The euro rose 0.4 percent against the yen to 104.12 yen, having bounced from a decade low of 101.90 yen earlier in the week. Tokyo exporters have been spotted selling in transactions related to the end of the quarter, but traders said the majority of them were likely settled by now.

Demand from Japanese retail players has been cited as supporting both the euro and the Australian dollar against the yen. The Aussie gained 0.3 percent to 74.90 yen.

News that Finland voted in favor of expanding the powers of the euro zone bailout fund, agreed in July, is one step forward in helping combat the region's debt crisis, though the measure has to be approved by every parliament of the area.

Germany's turn is on Thursday and Friday and investors are growing nervous due to infighting in Germany's ruling coalition. With the main opposition party supporting the measure, it should pass comfortably.
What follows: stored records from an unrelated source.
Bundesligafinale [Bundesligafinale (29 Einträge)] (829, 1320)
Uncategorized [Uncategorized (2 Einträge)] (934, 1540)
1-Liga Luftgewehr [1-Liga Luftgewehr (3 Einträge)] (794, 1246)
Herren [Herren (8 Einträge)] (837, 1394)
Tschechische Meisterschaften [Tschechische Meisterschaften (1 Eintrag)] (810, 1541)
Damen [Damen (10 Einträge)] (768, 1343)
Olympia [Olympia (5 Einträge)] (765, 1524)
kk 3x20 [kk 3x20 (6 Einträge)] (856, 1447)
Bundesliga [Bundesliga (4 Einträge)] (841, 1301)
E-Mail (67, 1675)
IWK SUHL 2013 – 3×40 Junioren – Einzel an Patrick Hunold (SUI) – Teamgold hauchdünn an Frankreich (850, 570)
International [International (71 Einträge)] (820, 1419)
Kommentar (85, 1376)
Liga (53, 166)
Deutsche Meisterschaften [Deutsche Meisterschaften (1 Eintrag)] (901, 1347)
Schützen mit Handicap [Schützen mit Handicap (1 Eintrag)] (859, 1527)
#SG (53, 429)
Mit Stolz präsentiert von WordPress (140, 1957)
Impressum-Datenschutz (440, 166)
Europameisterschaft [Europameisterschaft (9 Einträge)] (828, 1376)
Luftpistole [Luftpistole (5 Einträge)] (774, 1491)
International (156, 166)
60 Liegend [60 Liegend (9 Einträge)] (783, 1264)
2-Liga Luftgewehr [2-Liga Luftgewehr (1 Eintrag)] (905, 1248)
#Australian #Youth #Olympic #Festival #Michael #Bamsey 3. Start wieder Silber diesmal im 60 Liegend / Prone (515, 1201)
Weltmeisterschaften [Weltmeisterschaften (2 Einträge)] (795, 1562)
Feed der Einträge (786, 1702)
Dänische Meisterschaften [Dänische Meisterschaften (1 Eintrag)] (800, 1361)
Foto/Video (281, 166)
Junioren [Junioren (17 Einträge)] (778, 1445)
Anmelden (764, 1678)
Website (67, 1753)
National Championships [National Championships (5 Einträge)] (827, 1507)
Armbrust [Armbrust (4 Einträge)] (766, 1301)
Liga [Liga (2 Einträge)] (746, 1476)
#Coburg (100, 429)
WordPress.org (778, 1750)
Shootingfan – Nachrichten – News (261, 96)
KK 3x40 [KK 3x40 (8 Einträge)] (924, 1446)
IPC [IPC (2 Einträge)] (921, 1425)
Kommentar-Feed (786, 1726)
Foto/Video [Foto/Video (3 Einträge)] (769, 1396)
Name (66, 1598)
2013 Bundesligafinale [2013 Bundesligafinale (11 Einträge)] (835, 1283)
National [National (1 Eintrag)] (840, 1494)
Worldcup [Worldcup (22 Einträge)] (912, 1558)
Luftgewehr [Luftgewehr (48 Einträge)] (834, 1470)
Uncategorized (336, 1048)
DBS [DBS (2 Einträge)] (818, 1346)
A failed vote would be a major surprise and hamper the bloc's ability to prevent a Greek bailout.

Analysts also say even if the vote passes there is a potential downside risk to the euro if German Chancellor Angela Merkel's leadership is undermined by major dissent within the coalition.

"You would suspect weakness until Germany votes, given that it is the big guy that has to fund it," said Gavin Stacey, head of Australia and New Zealand research at Barclays Capital.
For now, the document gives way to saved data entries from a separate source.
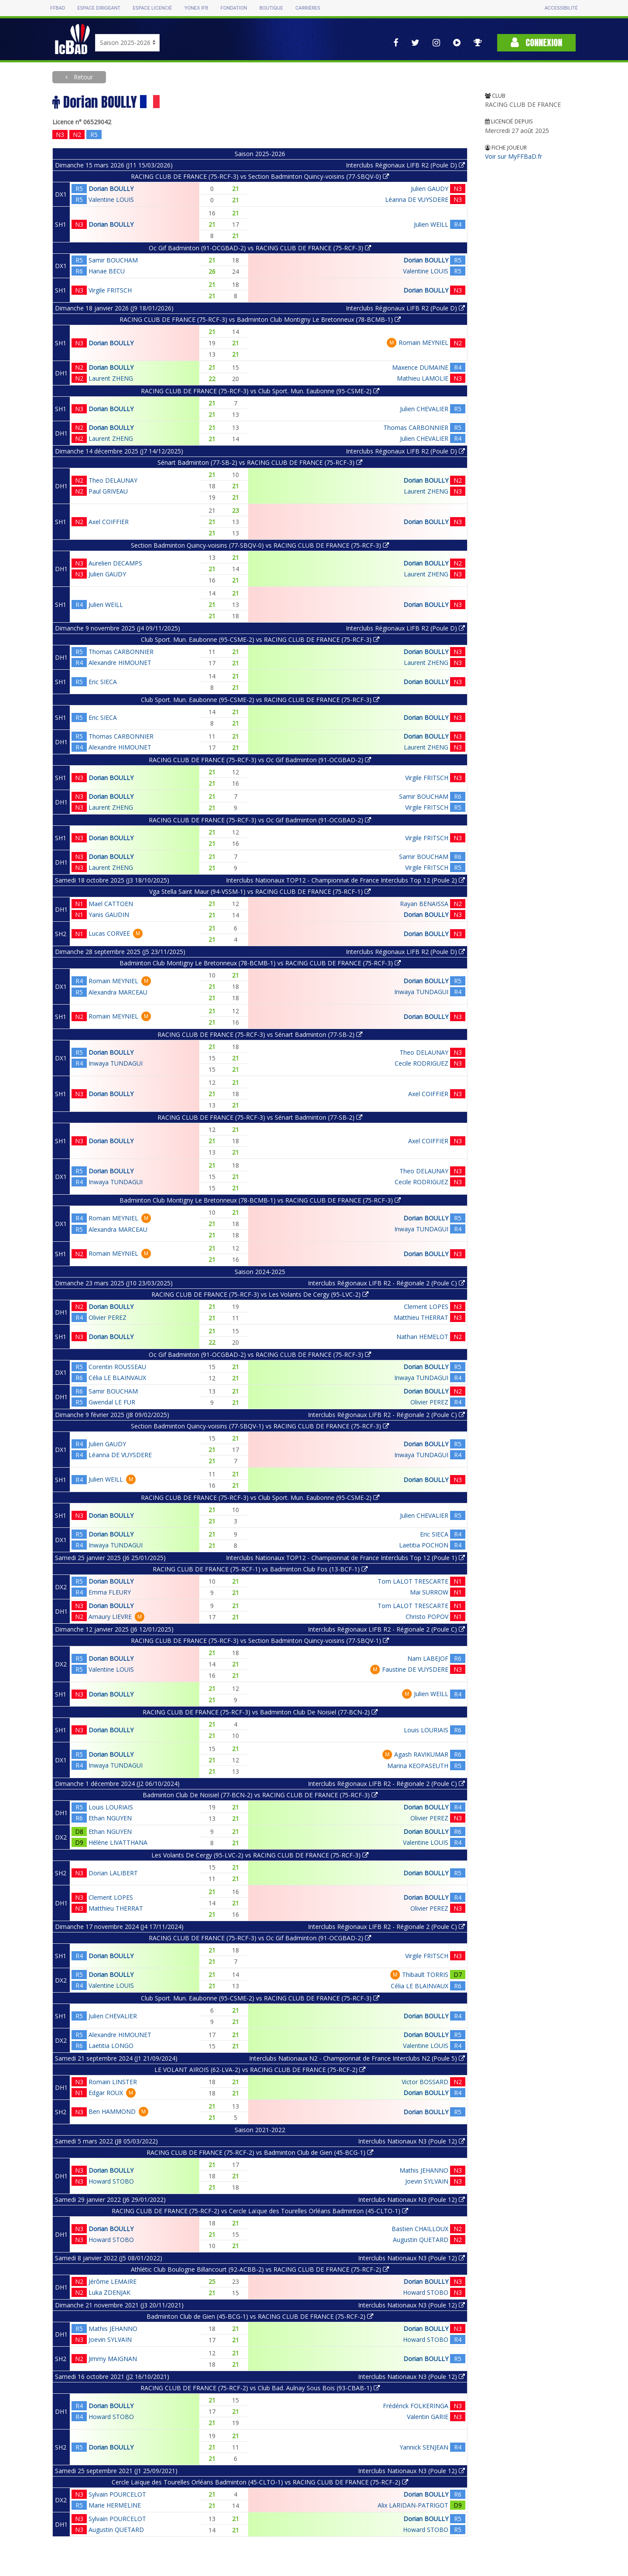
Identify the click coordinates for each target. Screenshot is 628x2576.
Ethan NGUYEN (110, 1818)
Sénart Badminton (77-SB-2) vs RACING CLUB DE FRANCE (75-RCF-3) (259, 462)
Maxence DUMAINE (420, 367)
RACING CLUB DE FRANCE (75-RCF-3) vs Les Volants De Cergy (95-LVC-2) (260, 1294)
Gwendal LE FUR (112, 1402)
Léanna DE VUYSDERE (416, 199)
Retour (82, 77)
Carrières (307, 8)
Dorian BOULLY (111, 188)
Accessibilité (560, 8)
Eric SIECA (103, 682)
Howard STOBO (111, 2181)
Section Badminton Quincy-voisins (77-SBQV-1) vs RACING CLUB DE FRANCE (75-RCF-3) (260, 1426)
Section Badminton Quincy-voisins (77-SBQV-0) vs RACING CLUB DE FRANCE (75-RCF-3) (260, 545)
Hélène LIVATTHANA (118, 1842)
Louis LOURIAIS (426, 1730)
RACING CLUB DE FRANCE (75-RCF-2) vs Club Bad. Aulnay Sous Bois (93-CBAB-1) (260, 2388)
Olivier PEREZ (107, 1317)
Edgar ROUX (106, 2093)
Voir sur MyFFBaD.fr (513, 156)
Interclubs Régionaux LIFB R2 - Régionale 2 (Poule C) (386, 1283)
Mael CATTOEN (111, 904)
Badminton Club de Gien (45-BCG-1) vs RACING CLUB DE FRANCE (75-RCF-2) (260, 2316)
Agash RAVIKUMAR (421, 1754)
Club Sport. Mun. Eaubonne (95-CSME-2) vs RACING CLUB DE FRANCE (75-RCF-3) (260, 639)
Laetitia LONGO (111, 2045)
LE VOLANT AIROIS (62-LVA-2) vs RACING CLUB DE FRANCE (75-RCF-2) (259, 2069)
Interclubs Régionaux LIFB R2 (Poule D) (405, 165)
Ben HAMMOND (112, 2111)
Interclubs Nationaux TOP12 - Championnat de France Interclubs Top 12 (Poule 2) (345, 880)
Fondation (233, 8)
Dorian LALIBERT (113, 1873)
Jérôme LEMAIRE (113, 2281)
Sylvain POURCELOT (117, 2494)
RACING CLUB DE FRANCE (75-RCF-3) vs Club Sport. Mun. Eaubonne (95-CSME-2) (260, 391)
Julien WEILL (431, 224)
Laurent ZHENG (111, 378)
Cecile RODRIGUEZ (421, 1063)
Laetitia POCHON (423, 1545)
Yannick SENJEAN (423, 2447)
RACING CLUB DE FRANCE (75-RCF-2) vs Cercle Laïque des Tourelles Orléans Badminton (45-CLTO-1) (260, 2211)
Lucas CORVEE (109, 933)
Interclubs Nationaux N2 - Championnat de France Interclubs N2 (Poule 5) (357, 2058)
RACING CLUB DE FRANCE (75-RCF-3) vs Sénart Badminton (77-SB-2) (259, 1034)
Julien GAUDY (429, 188)
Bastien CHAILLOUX (420, 2229)
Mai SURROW (429, 1592)
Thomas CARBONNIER (415, 427)
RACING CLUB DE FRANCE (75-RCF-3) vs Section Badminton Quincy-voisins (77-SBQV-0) (260, 176)
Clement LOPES (426, 1306)
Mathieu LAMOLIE (422, 378)
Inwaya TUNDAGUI (421, 992)
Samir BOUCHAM (113, 260)
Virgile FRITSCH (110, 290)
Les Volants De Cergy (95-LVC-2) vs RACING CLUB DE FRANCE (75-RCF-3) (260, 1855)
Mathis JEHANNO (423, 2170)
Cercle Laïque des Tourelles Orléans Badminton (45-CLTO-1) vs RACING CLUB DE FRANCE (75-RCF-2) (260, 2482)
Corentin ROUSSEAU (117, 1367)
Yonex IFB (196, 8)
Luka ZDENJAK (109, 2292)
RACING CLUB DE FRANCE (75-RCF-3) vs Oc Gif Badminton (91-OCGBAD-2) (260, 760)
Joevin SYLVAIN (426, 2181)
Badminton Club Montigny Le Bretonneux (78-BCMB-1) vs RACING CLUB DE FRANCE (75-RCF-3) (260, 963)
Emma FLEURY (110, 1592)
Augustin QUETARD (420, 2239)
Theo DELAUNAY (113, 480)
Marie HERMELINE (115, 2505)
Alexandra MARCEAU (118, 992)
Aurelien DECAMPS (115, 563)
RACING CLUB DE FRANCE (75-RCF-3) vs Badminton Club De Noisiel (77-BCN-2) (260, 1712)
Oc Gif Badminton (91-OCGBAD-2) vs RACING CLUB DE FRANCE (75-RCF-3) (260, 248)
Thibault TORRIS (425, 1974)
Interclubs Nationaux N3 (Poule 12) (411, 2141)
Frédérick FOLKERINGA (415, 2406)
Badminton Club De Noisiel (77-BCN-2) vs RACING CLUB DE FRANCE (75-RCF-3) (260, 1795)
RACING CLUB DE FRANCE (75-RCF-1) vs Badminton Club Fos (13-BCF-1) (260, 1569)
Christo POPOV (427, 1616)
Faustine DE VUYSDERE (415, 1669)
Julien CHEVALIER (424, 409)
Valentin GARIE (427, 2416)
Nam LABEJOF (427, 1658)
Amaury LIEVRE (110, 1616)
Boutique (271, 8)
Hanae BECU (107, 271)
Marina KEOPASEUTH (417, 1766)
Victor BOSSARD (425, 2082)
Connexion (536, 42)
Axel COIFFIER (109, 522)
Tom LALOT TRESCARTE (413, 1581)
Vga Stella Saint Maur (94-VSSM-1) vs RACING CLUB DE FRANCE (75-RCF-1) (260, 891)
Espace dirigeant (98, 8)
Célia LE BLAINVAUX (117, 1377)
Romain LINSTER (113, 2082)
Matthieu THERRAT (421, 1317)
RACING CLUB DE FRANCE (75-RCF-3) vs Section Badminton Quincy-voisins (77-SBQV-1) (260, 1640)
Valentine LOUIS (111, 199)
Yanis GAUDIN (109, 914)
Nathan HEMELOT (422, 1336)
"The euro is most likely to continue its trend deterioration until it gets really bad, forcing a resolution to come," he said.

The euro remains short of $1.3715, a key resistance level that is a 61.8 percent retracement of its decline to $1.3360 from $1.3937. Support looms at $1.3475-85, a 61.8 percent retracement of its advance to $1.3360 from $1.3690.

The dollar index nudged 0.2 percent lower to 77.72, off an eight-month peak of 78.863 struck on Monday, with some analysts saying its recent safe-haven strength may be undermined by expectations of more easing by the Federal Reserve.

In a market fixated on the euro-zone debt saga, comments by Fed chairman Ben Bernanke on Thursday that the US central bank may act if inflation falls further drew hardly any attention.

But the comments appeared important as inflation expectations are already very low. The gap between yields on 10-year Treasury notes and their inflation-protected counterparts fell to 1.70 percent last week, the lowest since September 2010.

"I feel that the market may gradually wake up to his comments," said Teppei Ino, a currency analyst at Bank of Tokyo-Mitsubishi UFJ.

The greenback was steady against the yen at 76.52, not far from the record low of 75.94 hit in August. The yen has gained 5.7 percent so far this year.

Risk currencies also gained, driven by the rebound in metals and commodities, with the Aussie advancing 0.6 percent to $0.9795.